1. Be Mindful of the Positives

If you’re a social butterfly, it’s okay to fear feeling a little isolated during this time. However, focusing on all the benefits of working remotely can help balance your mindset and find more joy in working at home. If you find yourself eating out or going out to coffee a lot during the workweek, notice how much money you’re saving or how much healthier you feel eating home-cooked meals. Enjoy being able to heat up lunch on the stove instead of in a shared microwave.

2. Make the Most of Your Extra Time

On average, Americans spend about 26 minutes commuting – that’s almost an hour a day! Choose what to do with this new time that you won’t be spending behind a wheel and the money you’re saving in gas, tolls, or transit fees. To fend off the new lonely feelings you might be getting, use that extra time to go for a walk and call a friend, meet someone for coffee or tea, or cook a meal with someone.

man walking a dog among green trees

3. Be Present in Meetings

You might be seeing an uptick in virtual meetings as people adjust to not being able to have spontaneous conversations with a group. When you’re in these meetings, stay present. Don’t look at your phone or other websites and take notes. Send follow-up emails detailing the steps your group decided on so that everyone stays on the same page. You may find that you become more efficient than you were before!

4. Rely on Your Technology

Most companies use an integrated mail, calendar, and file suite plus tools like task managers, chatting, and more. Resist the urge to ping someone, “can you help me find this file?” or “when is this due again?”. Keep meticulous notes and update your task statuses. Use add-ons like Boomerang for Gmail to return unanswered messages to the top of your inbox or functions like Slack’s remind feature to keep on top of your tasks. While you may feel out of sorts in the new environment, you can stay on top of your tasks with a little elbow grease.

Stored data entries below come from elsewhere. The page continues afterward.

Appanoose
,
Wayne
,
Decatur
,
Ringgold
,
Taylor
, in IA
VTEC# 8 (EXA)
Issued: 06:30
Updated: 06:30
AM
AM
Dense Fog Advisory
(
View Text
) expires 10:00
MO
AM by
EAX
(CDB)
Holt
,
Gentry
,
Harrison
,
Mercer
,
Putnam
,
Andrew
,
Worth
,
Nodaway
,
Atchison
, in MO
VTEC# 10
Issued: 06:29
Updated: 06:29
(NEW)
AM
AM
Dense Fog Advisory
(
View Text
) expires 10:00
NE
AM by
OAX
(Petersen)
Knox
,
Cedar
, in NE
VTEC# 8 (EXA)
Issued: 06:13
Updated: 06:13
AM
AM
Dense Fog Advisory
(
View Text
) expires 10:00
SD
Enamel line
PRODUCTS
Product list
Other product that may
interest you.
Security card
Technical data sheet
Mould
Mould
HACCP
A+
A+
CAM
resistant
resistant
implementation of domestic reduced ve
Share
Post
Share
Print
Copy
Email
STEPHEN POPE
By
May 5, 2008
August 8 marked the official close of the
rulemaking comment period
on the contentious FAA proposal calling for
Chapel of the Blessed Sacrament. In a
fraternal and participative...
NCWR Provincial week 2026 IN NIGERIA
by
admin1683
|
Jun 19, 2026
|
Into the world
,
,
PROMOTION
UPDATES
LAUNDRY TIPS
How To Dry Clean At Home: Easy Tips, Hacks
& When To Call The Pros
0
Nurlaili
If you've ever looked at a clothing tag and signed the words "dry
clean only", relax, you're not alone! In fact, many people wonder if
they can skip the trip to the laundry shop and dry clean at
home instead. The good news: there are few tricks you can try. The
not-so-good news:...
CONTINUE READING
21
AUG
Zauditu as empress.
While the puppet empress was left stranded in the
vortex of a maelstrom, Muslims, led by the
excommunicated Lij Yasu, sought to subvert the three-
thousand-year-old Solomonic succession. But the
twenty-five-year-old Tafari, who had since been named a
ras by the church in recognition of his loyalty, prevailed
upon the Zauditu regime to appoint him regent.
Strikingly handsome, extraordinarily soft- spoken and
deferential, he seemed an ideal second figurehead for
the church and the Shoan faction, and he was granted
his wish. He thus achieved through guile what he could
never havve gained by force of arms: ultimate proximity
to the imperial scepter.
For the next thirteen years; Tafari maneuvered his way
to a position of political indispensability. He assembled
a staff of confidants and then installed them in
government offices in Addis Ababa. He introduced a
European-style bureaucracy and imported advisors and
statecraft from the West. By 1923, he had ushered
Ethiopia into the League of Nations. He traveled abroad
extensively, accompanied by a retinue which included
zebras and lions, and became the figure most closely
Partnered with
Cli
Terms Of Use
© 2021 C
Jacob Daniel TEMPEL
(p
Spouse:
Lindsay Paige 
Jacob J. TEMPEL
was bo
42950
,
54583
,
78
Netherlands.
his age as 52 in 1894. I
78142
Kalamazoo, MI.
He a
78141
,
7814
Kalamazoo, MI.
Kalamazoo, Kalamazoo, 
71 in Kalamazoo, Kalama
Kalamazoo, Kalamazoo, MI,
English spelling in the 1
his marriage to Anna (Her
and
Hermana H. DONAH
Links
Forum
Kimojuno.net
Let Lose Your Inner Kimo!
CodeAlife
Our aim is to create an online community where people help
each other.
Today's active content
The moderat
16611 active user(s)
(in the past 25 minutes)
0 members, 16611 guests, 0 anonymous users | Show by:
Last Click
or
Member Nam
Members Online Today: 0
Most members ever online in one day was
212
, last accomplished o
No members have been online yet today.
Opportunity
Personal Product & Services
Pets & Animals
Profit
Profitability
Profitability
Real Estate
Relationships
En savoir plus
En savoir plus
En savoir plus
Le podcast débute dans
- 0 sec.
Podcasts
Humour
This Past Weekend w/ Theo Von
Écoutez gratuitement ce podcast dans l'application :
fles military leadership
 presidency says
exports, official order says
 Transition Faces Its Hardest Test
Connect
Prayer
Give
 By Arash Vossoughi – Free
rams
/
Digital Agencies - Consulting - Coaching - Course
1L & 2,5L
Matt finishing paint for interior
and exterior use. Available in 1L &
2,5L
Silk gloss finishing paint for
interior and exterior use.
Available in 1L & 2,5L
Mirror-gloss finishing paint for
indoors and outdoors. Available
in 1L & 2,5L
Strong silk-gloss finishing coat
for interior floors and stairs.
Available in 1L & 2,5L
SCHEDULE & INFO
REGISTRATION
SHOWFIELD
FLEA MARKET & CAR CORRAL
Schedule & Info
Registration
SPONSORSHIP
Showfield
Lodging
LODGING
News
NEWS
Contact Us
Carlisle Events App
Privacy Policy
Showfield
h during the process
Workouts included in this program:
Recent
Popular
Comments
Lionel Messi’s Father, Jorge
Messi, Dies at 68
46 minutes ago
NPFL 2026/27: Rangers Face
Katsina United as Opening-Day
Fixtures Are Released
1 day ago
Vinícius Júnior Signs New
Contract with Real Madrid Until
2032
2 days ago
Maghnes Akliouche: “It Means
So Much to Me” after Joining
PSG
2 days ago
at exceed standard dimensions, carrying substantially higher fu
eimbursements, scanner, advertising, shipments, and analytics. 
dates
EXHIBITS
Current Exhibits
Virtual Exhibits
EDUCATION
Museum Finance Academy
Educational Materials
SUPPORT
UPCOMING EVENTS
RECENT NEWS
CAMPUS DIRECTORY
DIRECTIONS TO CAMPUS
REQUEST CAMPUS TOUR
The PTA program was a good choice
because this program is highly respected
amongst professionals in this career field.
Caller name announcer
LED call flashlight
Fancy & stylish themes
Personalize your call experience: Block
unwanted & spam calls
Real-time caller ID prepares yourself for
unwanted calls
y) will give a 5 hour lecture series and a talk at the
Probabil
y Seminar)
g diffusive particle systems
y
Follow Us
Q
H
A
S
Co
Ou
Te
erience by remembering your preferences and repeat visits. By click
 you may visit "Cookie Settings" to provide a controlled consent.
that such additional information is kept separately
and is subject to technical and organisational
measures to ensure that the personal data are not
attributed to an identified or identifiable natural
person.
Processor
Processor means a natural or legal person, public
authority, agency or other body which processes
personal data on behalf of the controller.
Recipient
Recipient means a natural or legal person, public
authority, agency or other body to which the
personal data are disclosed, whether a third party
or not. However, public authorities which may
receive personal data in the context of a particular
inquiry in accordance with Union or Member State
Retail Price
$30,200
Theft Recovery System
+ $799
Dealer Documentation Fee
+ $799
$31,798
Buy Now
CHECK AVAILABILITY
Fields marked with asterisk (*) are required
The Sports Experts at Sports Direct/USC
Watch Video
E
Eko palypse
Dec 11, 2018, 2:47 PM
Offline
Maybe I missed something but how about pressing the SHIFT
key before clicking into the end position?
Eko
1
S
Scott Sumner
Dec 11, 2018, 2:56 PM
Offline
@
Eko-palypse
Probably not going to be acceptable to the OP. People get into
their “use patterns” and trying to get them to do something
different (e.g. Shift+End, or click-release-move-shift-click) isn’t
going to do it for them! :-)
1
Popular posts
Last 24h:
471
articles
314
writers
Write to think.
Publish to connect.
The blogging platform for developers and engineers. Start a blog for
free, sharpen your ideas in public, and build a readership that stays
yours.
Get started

woman on couch typing on laptop

5. Minimize Distractions

When your brain has equated going to work as a sign to get into “work mode” and being at home as “chill time,” sometimes it can be tough to get focused. Research Chrome extensions like pomodoro timers and website blockers so you don’t accidentally end up shopping online or getting distracted for too long. Schedule out your to-do list a little more than you normally would to make sure you’re getting the same work done in the same amount of time as before.

6. Keep Work and Home Separate

Longtime remote workers report that one of the big issues they faced was feeling like there isn’t a separation between home and work. Set concrete hours for your working time, lunch time, and off time, like you would at the office. And if you’re in the habit of eating at your desk, this could be a good time to try and reset to close your computer and walk away for 30 minutes. Set your Slack and email notifications to do not disturb after certain hours, and consider removing work apps from your cell phone so you aren’t tempted to peek a them after hours. Try to keep your working area separate from your sleeping or resting area, so you can fully disconnect at the end of the night.


We hope that businesses are taking all the necessary steps to help control the spread of all illnesses – not just the new coronavirus. Even when home alone, remember to wash your hands, wipe down your computer, phone, and other surfaces, and stay up to date with the latest CDC recommendations.